• Directions: For this exercise, return the line containing "23 марта сего года. Готовьте свои кошельки к" and every line after it through the end of the records below, without alteration.

• Source data:
--*--

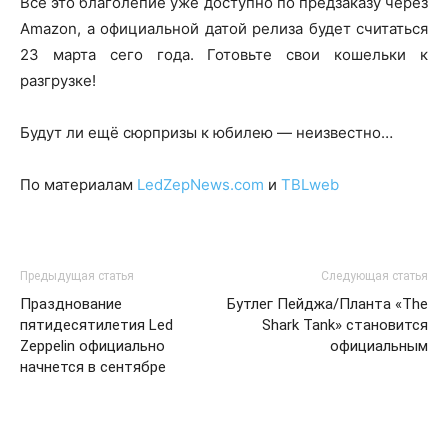
Всё это благолепие уже доступно по предзаказу через
Amazon, а официальной датой релиза будет считаться
23 марта сего года. Готовьте свои кошельки к
разгрузке!
Будут ли ещё сюрпризы к юбилею — неизвестно…
По материалам
LedZepNews.com
и
TBLweb
Предыдущая статья
Следующая статья
Празднование
Бутлег Пейджа/Планта «The
пятидесятилетия Led
Shark Tank» становится
Zeppelin официально
официальным
начнется в сентябре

--*--

• Task answer:
23 марта сего года. Готовьте свои кошельки к
разгрузке!
Будут ли ещё сюрпризы к юбилею — неизвестно…
По материалам
LedZepNews.com
и
TBLweb
Предыдущая статья
Следующая статья
Празднование
Бутлег Пейджа/Планта «The
пятидесятилетия Led
Shark Tank» становится
Zeppelin официально
официальным
начнется в сентябре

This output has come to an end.